Filter the entries and keep only the lines where the string "Längle" appears.

╭──

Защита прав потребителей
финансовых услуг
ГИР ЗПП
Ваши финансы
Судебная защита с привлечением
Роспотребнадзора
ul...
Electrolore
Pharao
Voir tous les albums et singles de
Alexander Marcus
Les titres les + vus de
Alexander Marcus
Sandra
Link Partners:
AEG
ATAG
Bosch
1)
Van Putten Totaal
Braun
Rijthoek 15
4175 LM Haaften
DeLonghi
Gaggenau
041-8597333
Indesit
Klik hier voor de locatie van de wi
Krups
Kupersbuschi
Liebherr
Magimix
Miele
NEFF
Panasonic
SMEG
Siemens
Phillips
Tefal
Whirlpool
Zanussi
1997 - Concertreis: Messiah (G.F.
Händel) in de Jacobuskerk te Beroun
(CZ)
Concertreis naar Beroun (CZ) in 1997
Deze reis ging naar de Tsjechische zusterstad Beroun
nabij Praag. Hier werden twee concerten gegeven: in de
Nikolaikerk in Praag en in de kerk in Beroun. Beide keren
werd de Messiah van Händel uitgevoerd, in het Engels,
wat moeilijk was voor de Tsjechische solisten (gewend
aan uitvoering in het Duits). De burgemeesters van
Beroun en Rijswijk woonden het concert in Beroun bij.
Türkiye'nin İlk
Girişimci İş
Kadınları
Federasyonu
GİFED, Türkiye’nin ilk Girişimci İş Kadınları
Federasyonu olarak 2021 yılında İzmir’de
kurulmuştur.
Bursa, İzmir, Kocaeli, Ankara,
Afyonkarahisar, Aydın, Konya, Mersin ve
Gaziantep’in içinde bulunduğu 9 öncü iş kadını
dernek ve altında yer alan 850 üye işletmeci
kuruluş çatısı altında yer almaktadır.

╰──
╭──

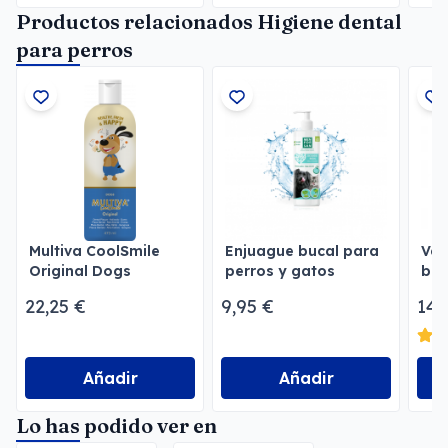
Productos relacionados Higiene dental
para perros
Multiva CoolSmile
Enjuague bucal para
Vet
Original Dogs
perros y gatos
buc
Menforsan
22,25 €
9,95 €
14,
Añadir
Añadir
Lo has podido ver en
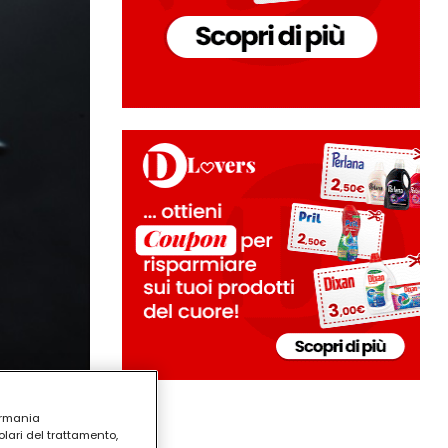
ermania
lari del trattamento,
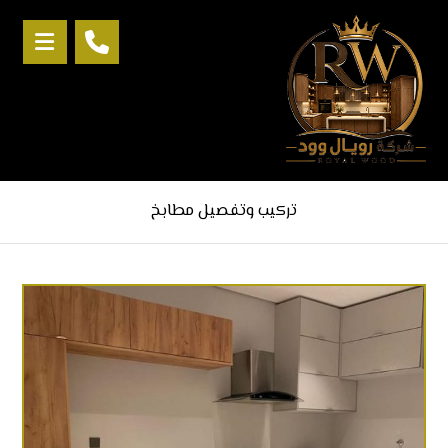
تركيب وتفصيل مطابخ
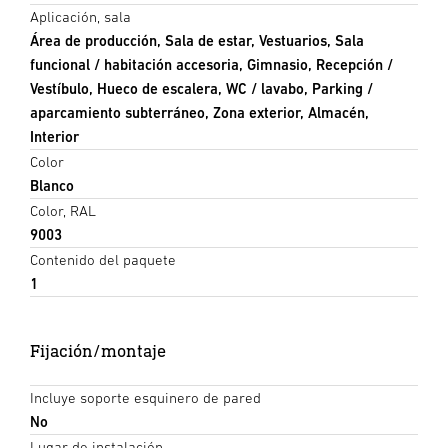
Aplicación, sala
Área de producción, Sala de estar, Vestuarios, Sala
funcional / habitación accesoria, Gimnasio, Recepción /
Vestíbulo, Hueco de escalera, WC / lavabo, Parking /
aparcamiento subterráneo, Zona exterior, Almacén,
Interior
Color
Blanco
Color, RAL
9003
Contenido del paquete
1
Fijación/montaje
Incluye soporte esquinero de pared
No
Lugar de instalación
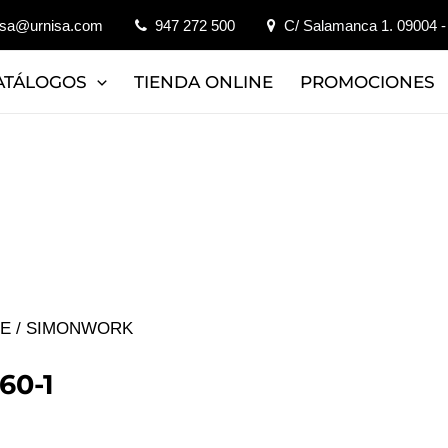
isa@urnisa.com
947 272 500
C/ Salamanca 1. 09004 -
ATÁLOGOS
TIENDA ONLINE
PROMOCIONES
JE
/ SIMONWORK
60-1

╰──
╭──

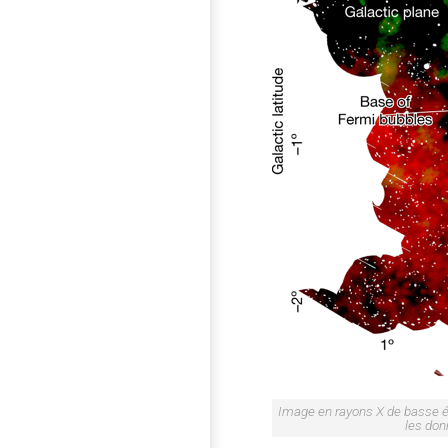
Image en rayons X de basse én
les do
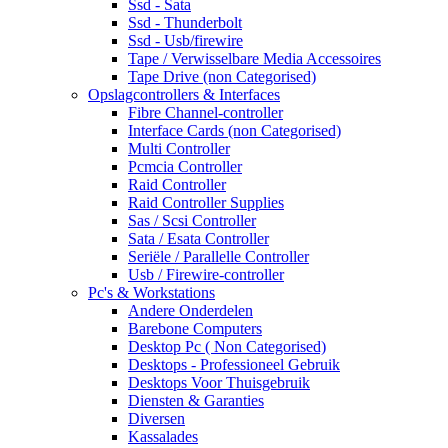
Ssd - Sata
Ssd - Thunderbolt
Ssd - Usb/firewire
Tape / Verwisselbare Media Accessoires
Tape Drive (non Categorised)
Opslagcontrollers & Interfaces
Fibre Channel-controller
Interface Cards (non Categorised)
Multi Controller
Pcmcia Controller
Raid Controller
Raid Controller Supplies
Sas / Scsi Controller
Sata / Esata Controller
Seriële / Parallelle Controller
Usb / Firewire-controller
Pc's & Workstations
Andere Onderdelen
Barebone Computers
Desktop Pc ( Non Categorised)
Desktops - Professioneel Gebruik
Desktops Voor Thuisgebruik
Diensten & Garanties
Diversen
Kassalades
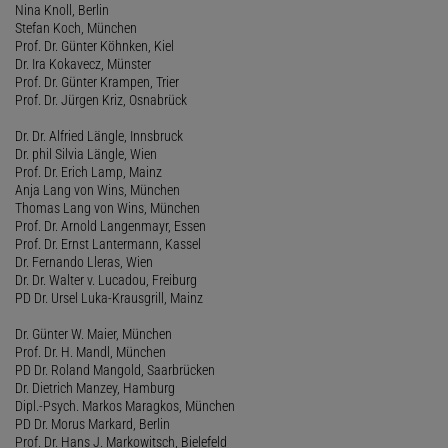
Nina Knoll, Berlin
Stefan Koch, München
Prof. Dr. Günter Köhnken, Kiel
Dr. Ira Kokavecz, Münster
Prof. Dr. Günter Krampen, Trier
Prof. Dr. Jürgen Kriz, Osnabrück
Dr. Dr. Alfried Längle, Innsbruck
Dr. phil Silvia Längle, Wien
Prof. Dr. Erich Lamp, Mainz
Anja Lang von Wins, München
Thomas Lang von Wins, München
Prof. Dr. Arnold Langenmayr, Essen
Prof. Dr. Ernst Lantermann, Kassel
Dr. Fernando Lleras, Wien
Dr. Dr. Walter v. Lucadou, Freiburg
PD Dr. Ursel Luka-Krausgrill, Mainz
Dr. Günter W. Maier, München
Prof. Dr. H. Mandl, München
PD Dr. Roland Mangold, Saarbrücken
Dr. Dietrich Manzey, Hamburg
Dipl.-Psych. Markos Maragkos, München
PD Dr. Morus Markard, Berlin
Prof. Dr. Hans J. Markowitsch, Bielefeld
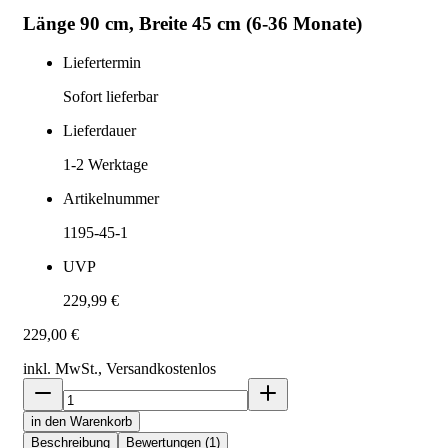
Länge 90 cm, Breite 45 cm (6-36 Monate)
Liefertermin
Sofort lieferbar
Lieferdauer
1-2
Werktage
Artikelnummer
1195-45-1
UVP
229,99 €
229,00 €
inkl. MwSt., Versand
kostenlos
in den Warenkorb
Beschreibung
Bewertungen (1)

╰──

# ANSWER BELOW
Dr. Dr. Alfried Längle, Innsbruck
Dr. phil Silvia Längle, Wien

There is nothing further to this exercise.